Pur non rappresentando più, in Russia, una popolazione nomade, l'inoperosità dei gitani è legata alla loro mancata integrazione nel sistema economico moderno, urbano e concorrenziale. Sin dai tempi del comunismo alcuni gruppi rom, in particolare i “Russka Roma”, che sotto il regime zarista cantavano per i nobili e che oggigiorno sono il gruppo più integrato, si erano specializzati nel commercio di contrabbando, allora attività di nicchia. All’epoca le merci erano ridotte. Si trattava di un’attività illegale ma non criminale. “Ma in seguito alla Perestrojka in tutte le nazioni russe si è iniziato a commerciare e i gitani, per lo più analfabeti, non sono stati al passo”, questa la spiegazione di Marianna Seslavinskaya, una dei dirigenti dell'unione interregionale russa in difesa dei rom, Roma Union.

Marianna Sleslavinskaya e il marito, Georgij Tzvetkov, vedono nell’istruzione dei gitani una priorità assoluta per l’integrazione della cultura rom. Entrambi lavorano in un laboratorio di ricerca presso l'Istituto governativo di lingue di Mosca, ma i mezzi a loro disposizione sono davvero scarsi: sono solo due per tutto il territorio russo, su cui si stima la presenza di un numero di gitani tra i 180.000 e i 400.000. “Non siamo circoscritti a una regione, come la maggior parte delle minoranze in Russia e nessuno si occupa di finanziare la trasmissione della nostra cultura. Ai bambini rom che vanno a scuola a sei anni viene insegnato il russo come se fosse la loro lingua madre, mentre loro parlano la lingua rom”. Nel 1927 le autorità avevano avviato un programma di insegnamento per i nomadi, ma Stalin l’ha revocato nel 1938 come preludio alla sua campagna anti-cosmopolita.

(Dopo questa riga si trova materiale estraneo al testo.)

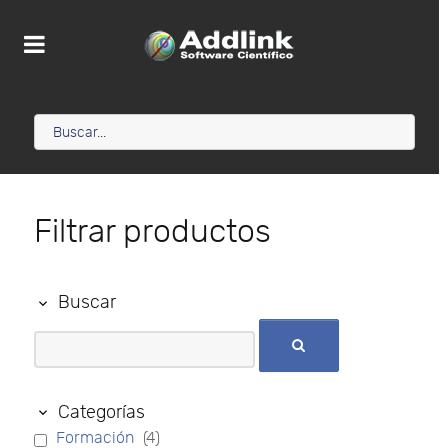
Filtrar productos
Buscar
Categorías
Formación
(4)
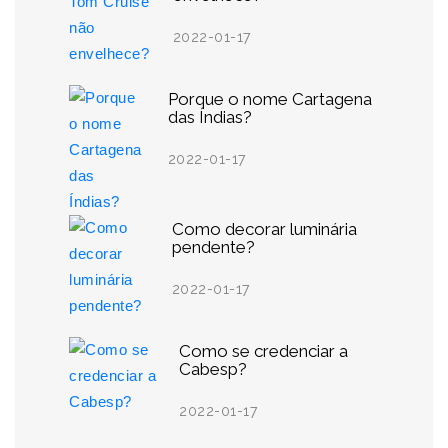
2022-01-17
Porque o nome Cartagena
das Índias?
2022-01-17
Como decorar luminária
pendente?
2022-01-17
Como se credenciar a
Cabesp?
2022-01-17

Continua Marianna: “È necessario un programma che insegni ai gitani inizialmente la loro lingua e, in seguito, la cultura russa. Perché un gitano che perde la sua cultura non può nemmeno diventare un vero russo. Si trasforma in un escluso. Istruire i rom salvaguardando la loro identità è l’unica soluzione possibile per far sì che si adattino alla società attuale. Così potranno trovare lavoro senza essere ostacolati da problematiche identitarie né cadere nella povertà e nella criminalità”.